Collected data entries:

——

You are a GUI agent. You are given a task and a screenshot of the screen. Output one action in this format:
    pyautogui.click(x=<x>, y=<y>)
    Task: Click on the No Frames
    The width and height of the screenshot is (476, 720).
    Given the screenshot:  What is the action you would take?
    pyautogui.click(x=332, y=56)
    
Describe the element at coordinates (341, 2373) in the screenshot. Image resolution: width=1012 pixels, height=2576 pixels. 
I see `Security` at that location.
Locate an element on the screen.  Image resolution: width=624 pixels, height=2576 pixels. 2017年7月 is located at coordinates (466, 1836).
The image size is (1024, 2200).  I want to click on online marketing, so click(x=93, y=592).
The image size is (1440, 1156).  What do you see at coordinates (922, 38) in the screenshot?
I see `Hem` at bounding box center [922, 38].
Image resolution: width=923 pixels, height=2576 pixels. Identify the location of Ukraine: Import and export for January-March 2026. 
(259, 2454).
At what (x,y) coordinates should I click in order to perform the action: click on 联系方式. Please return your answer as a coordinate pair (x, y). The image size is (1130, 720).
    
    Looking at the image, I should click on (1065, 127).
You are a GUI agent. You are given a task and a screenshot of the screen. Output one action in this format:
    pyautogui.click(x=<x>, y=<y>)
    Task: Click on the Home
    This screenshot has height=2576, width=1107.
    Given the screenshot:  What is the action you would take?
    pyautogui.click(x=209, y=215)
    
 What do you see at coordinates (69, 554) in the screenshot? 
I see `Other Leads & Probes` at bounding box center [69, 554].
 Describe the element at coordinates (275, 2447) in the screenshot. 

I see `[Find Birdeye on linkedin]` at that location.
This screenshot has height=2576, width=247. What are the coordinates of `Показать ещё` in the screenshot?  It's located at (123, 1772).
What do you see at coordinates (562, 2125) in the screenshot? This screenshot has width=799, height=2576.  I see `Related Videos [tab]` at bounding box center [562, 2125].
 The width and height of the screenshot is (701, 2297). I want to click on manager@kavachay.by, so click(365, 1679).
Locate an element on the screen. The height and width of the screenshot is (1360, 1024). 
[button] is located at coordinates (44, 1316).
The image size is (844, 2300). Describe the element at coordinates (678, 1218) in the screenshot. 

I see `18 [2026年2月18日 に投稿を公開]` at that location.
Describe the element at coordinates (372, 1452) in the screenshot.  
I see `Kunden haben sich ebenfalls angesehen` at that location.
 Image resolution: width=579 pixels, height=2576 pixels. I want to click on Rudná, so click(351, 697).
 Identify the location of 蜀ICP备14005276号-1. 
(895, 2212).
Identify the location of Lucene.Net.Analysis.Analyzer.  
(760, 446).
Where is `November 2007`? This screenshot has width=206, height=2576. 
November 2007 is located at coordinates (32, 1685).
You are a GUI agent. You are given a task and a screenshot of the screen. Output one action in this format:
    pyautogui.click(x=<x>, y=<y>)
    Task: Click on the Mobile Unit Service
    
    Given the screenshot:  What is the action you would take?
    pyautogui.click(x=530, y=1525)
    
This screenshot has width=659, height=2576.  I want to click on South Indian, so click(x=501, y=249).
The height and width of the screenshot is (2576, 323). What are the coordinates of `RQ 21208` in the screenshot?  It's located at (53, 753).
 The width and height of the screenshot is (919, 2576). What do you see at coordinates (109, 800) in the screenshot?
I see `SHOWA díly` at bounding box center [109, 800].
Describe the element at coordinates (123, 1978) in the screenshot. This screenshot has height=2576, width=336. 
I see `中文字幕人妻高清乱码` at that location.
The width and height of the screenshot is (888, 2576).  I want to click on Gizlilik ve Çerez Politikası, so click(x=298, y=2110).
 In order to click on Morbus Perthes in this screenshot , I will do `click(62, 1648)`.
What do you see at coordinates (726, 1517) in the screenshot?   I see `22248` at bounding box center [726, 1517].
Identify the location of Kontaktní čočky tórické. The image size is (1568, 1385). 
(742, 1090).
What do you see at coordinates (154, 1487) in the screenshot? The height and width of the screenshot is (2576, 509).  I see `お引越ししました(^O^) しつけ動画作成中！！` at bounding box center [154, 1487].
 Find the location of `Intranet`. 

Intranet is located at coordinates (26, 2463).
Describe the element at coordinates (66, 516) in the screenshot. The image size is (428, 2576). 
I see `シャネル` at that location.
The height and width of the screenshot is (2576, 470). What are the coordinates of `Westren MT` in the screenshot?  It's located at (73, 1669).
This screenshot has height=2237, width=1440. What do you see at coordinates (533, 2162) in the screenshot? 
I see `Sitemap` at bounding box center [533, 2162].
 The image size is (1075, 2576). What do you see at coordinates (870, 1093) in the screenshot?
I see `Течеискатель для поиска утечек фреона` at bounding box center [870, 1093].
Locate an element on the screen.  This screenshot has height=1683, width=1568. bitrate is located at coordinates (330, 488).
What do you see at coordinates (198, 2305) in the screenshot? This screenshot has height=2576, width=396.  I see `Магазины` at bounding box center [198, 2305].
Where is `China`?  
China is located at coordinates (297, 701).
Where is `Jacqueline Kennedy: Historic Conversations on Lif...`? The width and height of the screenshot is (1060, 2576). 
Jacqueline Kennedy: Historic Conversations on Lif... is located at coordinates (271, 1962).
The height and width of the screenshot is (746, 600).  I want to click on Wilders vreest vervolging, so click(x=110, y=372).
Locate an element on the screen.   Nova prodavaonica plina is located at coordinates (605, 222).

——

Your response should be an exact copy of all the records.

You are a GUI agent. You are given a task and a screenshot of the screen. Output one action in this format:
    pyautogui.click(x=<x>, y=<y>)
    Task: Click on the No Frames
    The width and height of the screenshot is (476, 720).
    Given the screenshot:  What is the action you would take?
    pyautogui.click(x=332, y=56)
    
Describe the element at coordinates (341, 2373) in the screenshot. Image resolution: width=1012 pixels, height=2576 pixels. 
I see `Security` at that location.
Locate an element on the screen.  Image resolution: width=624 pixels, height=2576 pixels. 2017年7月 is located at coordinates (466, 1836).
The image size is (1024, 2200).  I want to click on online marketing, so click(x=93, y=592).
The image size is (1440, 1156).  What do you see at coordinates (922, 38) in the screenshot?
I see `Hem` at bounding box center [922, 38].
Image resolution: width=923 pixels, height=2576 pixels. Identify the location of Ukraine: Import and export for January-March 2026. 
(259, 2454).
At what (x,y) coordinates should I click in order to perform the action: click on 联系方式. Please return your answer as a coordinate pair (x, y). The image size is (1130, 720).
    
    Looking at the image, I should click on (1065, 127).
You are a GUI agent. You are given a task and a screenshot of the screen. Output one action in this format:
    pyautogui.click(x=<x>, y=<y>)
    Task: Click on the Home
    This screenshot has height=2576, width=1107.
    Given the screenshot:  What is the action you would take?
    pyautogui.click(x=209, y=215)
    
 What do you see at coordinates (69, 554) in the screenshot? 
I see `Other Leads & Probes` at bounding box center [69, 554].
 Describe the element at coordinates (275, 2447) in the screenshot. 

I see `[Find Birdeye on linkedin]` at that location.
This screenshot has height=2576, width=247. What are the coordinates of `Показать ещё` in the screenshot?  It's located at (123, 1772).
What do you see at coordinates (562, 2125) in the screenshot? This screenshot has width=799, height=2576.  I see `Related Videos [tab]` at bounding box center [562, 2125].
 The width and height of the screenshot is (701, 2297). I want to click on manager@kavachay.by, so click(365, 1679).
Locate an element on the screen. The height and width of the screenshot is (1360, 1024). 
[button] is located at coordinates (44, 1316).
The image size is (844, 2300). Describe the element at coordinates (678, 1218) in the screenshot. 

I see `18 [2026年2月18日 に投稿を公開]` at that location.
Describe the element at coordinates (372, 1452) in the screenshot.  
I see `Kunden haben sich ebenfalls angesehen` at that location.
 Image resolution: width=579 pixels, height=2576 pixels. I want to click on Rudná, so click(351, 697).
 Identify the location of 蜀ICP备14005276号-1. 
(895, 2212).
Identify the location of Lucene.Net.Analysis.Analyzer.  
(760, 446).
Where is `November 2007`? This screenshot has width=206, height=2576. 
November 2007 is located at coordinates (32, 1685).
You are a GUI agent. You are given a task and a screenshot of the screen. Output one action in this format:
    pyautogui.click(x=<x>, y=<y>)
    Task: Click on the Mobile Unit Service
    
    Given the screenshot:  What is the action you would take?
    pyautogui.click(x=530, y=1525)
    
This screenshot has width=659, height=2576.  I want to click on South Indian, so click(x=501, y=249).
The height and width of the screenshot is (2576, 323). What are the coordinates of `RQ 21208` in the screenshot?  It's located at (53, 753).
 The width and height of the screenshot is (919, 2576). What do you see at coordinates (109, 800) in the screenshot?
I see `SHOWA díly` at bounding box center [109, 800].
Describe the element at coordinates (123, 1978) in the screenshot. This screenshot has height=2576, width=336. 
I see `中文字幕人妻高清乱码` at that location.
The width and height of the screenshot is (888, 2576).  I want to click on Gizlilik ve Çerez Politikası, so click(x=298, y=2110).
 In order to click on Morbus Perthes in this screenshot , I will do `click(62, 1648)`.
What do you see at coordinates (726, 1517) in the screenshot?   I see `22248` at bounding box center [726, 1517].
Identify the location of Kontaktní čočky tórické. The image size is (1568, 1385). 
(742, 1090).
What do you see at coordinates (154, 1487) in the screenshot? The height and width of the screenshot is (2576, 509).  I see `お引越ししました(^O^) しつけ動画作成中！！` at bounding box center [154, 1487].
 Find the location of `Intranet`. 

Intranet is located at coordinates (26, 2463).
Describe the element at coordinates (66, 516) in the screenshot. The image size is (428, 2576). 
I see `シャネル` at that location.
The height and width of the screenshot is (2576, 470). What are the coordinates of `Westren MT` in the screenshot?  It's located at (73, 1669).
This screenshot has height=2237, width=1440. What do you see at coordinates (533, 2162) in the screenshot? 
I see `Sitemap` at bounding box center [533, 2162].
 The image size is (1075, 2576). What do you see at coordinates (870, 1093) in the screenshot?
I see `Течеискатель для поиска утечек фреона` at bounding box center [870, 1093].
Locate an element on the screen.  This screenshot has height=1683, width=1568. bitrate is located at coordinates (330, 488).
What do you see at coordinates (198, 2305) in the screenshot? This screenshot has height=2576, width=396.  I see `Магазины` at bounding box center [198, 2305].
Where is `China`?  
China is located at coordinates (297, 701).
Where is `Jacqueline Kennedy: Historic Conversations on Lif...`? The width and height of the screenshot is (1060, 2576). 
Jacqueline Kennedy: Historic Conversations on Lif... is located at coordinates (271, 1962).
The height and width of the screenshot is (746, 600).  I want to click on Wilders vreest vervolging, so click(x=110, y=372).
Locate an element on the screen.   Nova prodavaonica plina is located at coordinates (605, 222).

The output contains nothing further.